Help Text: This is shown when you hold your mouse over the control in the dialog. Can be more descriptive than the prompt.
Properties: Through the properties for this control, I can specify what file types to prompt the user to open. In our example, we want the user to open tab files, so I specify Extension=TAB.
Now Add and Select another variable via the Add button.
Name: For Name I specify sAlias as this will hold the name the table will be opened using in the form of a string.
Type: This time I select String as the type as I want the user to manually enter the alias to open the table under.
Prompt: This is the text to show next to the control in the dialog. I keep it simple.
Help Text: Here you can add a bit more description and maybe even include some rules like should not hold spaces, be less than 30 characters etc. Some of these are handled by the script other limitations are controlled using the Properties.
Hit the OK button to save your variable, and you are back in the SQL Window where it is time to put the variable into play.
Now it's time to build the expression that opens a table under a given alias. This is straightforward when you know what to do. You only need the MapBasic statement Open Table as it holds all the options we need.
As you write your statement, you can use the Variables dropdown to insert the variables in the expression.
The final expression which is only a single statement looks like this:
Open Table sFile As PathToTableName$(sAlias) Interactive View Automatic
The clever thing about using the Variables is that MapInfo Pro builds the dialog and prompts the user for input for the variables before running the script. Also notice that I have made sure that the Alias entered by the user can be used as an alias by converting it into a table name using the PathToTableName$() function. This function makes sure spaces are converted to underscores, the name is limited to 30 characters and other rules to a table name needs to comply to.
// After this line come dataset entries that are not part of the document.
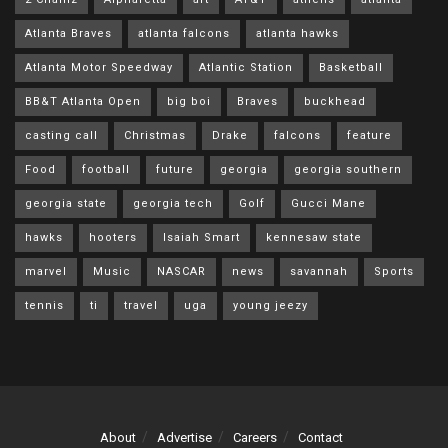
Atlanta Braves
atlanta falcons
atlanta hawks
Atlanta Motor Speedway
Atlantic Station
Basketball
BB&T Atlanta Open
big boi
Braves
buckhead
casting call
Christmas
Drake
falcons
feature
Food
football
future
georgia
georgia southern
georgia state
georgia tech
Golf
Gucci Mane
hawks
hooters
Isaiah Smart
kennesaw state
marvel
Music
NASCAR
news
savannah
Sports
tennis
ti
travel
uga
young jeezy
About
Advertise
Careers
Contact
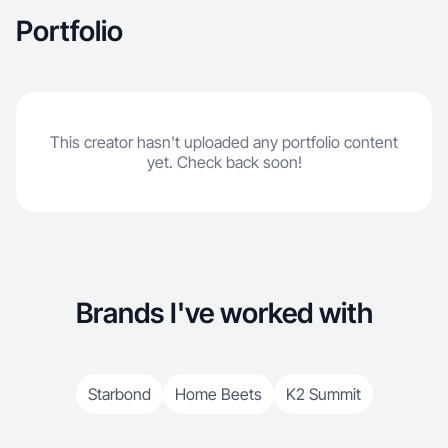
Portfolio
This creator hasn't uploaded any portfolio content
yet. Check back soon!
Brands I've worked with
Starbond
Home Beets
K2 Summit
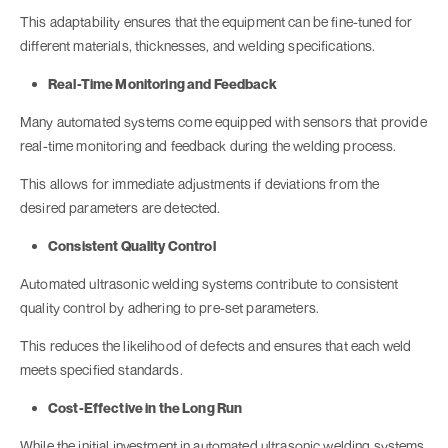
This adaptability ensures that the equipment can be fine-tuned for
different materials, thicknesses, and welding specifications.
Real-Time Monitoring and Feedback
Many automated systems come equipped with sensors that provide
real-time monitoring and feedback during the welding process.
This allows for immediate adjustments if deviations from the
desired parameters are detected.
Consistent Quality Control
Automated ultrasonic welding systems contribute to consistent
quality control by adhering to pre-set parameters.
This reduces the likelihood of defects and ensures that each weld
meets specified standards.
Cost-Effective in the Long Run
While the initial investment in automated ultrasonic welding systems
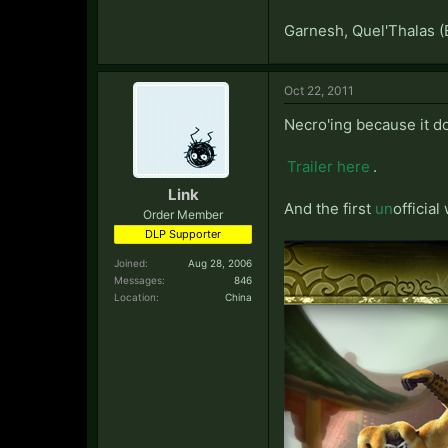
Garnesh, Quel'Thalas (
Oct 22, 2011
Necro'ing because it d
Trailer here
.
Link
And the first
un
official
Order Member
DLP Supporter
Joined:
Aug 28, 2006
Messages:
846
Location:
China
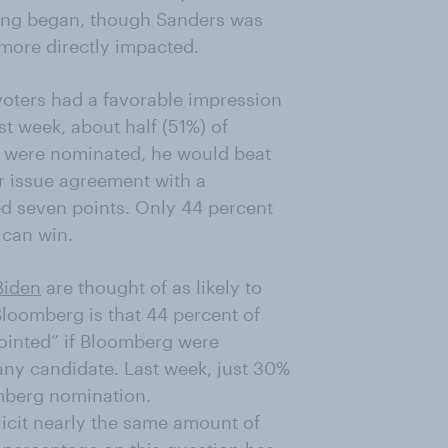
ing began, though Sanders was
more directly impacted.
voters had a favorable impression
st week, about half (51%) of
g were nominated, he would beat
r issue agreement with a
ed seven points. Only 44 percent
 can win.
Biden
are thought of as likely to
Bloomberg is that 44 percent of
ointed” if Bloomberg were
any candidate. Last week, just 30%
mberg nomination.
icit nearly the same amount of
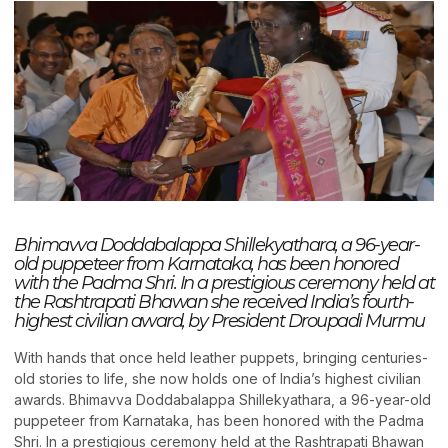
Bhimavva Doddabalappa Shillekyathara, a 96-year-
old puppeteer from Karnataka, has been honored
with the Padma Shri. In a prestigious ceremony held at
the Rashtrapati Bhawan she received India’s fourth-
highest civilian award, by President Droupadi Murmu
With hands that once held leather puppets, bringing centuries-
old stories to life, she now holds one of India’s highest civilian
awards. Bhimavva Doddabalappa Shillekyathara, a 96-year-old
puppeteer from Karnataka, has been honored with the Padma
Shri. In a prestigious ceremony held at the Rashtrapati Bhawan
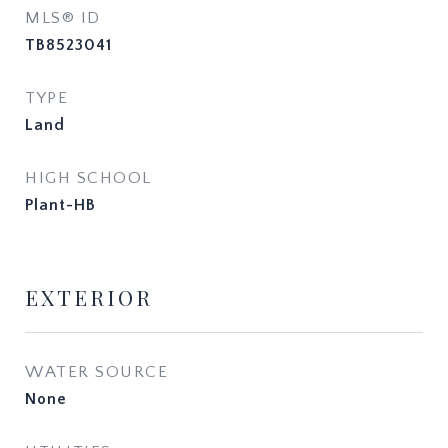
MLS® ID
TB8523041
TYPE
Land
HIGH SCHOOL
Plant-HB
EXTERIOR
WATER SOURCE
None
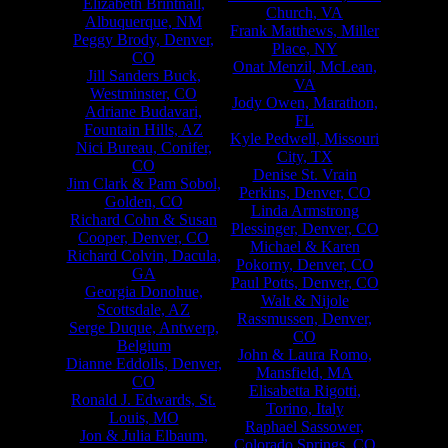
Elizabeth Brintnall,
Church, VA
Albuquerque, NM
Frank Matthews, Miller
Peggy Brody, Denver,
Place, NY
CO
Onat Menzil, McLean,
Jill Sanders Buck,
VA
Westminster, CO
Jody Owen, Marathon,
Adriane Budavari,
FL
Fountain Hills, AZ
Kyle Pedwell, Missouri
Nici Bureau, Conifer,
City, TX
CO
Denise St. Vrain
Jim Clark & Pam Sobol,
Perkins, Denver, CO
Golden, CO
Linda Armstrong
Richard Cohn & Susan
Plessinger, Denver, CO
Cooper, Denver, CO
Michael & Karen
Richard Colvin, Dacula,
Pokorny, Denver, CO
GA
Paul Potts, Denver, CO
Georgia Donohue,
Walt & Nijole
Scottsdale, AZ
Rassmussen, Denver,
Serge Duque, Antwerp,
CO
Belgium
John & Laura Romo,
Dianne Eddolls, Denver,
Mansfield, MA
CO
Elisabetta Rigotti,
Ronald J. Edwards, St.
Torino, Italy
Louis, MO
Raphael Sassower,
Jon & Julia Elbaum,
Colorado Springs, CO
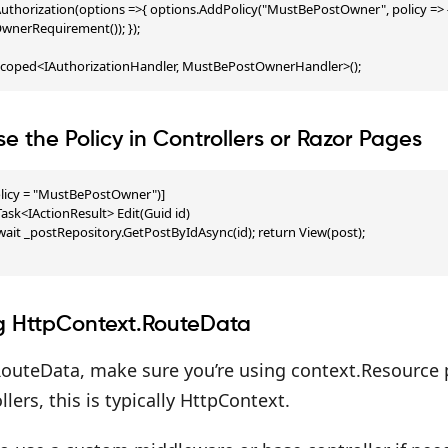
uthorization(options =>{ options.AddPolicy("MustBePostOwner", policy => 
nerRequirement()); });

Scoped<IAuthorizationHandler, MustBePostOwnerHandler>();
se the Policy in Controllers or Razor Pages
licy = "MustBePostOwner")]

ask<IActionResult> Edit(Guid id)

await _postRepository.GetPostByIdAsync(id); return View(post);

g HttpContext.RouteData
outeData, make sure you’re using context.Resource pr
lers, this is typically HttpContext.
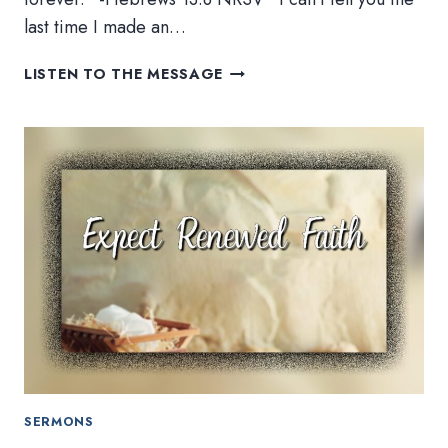
last time I made an…
NEW
LISTEN TO THE MESSAGE
YEAR,
NEW
YOU,
SAME
GOD
SERMONS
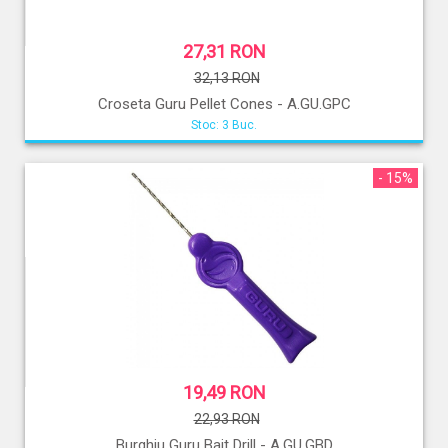
27,31 RON
32,13 RON
Croseta Guru Pellet Cones - A.GU.GPC
Stoc: 3 Buc.
- 15%
19,49 RON
22,93 RON
Burghiu Guru Bait Drill - A.GU.GBD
Finally, you need to rename your script, save it and potentially mark it as a favorite script to make it appear in the Favorites section of the SQL dropdown for easy access. All these options can be found on the right side of the Scripts dropdown in the SQL Window.
To use the script, you can of course run it directly from the SQL Window. This is useful while you are building the script.
Once the script is ready, and you have marked it as a favorite, the script will appear in the Favorites section of the SQL dropdown. All you need to do to run it is to click on it in the list. You can also use the small Edit icon on the right side of the dropdown, to open the script in the SQL Window in case you need to modify it.
I have attached this script as a zip file to this article. You can download it and unpack it into your Saved Scripts folder. Check the Directory preferences, if you aren't sure where that folder is.
I hope this article gave you some ideas on how you can benefit from the Variables in the SQL Window.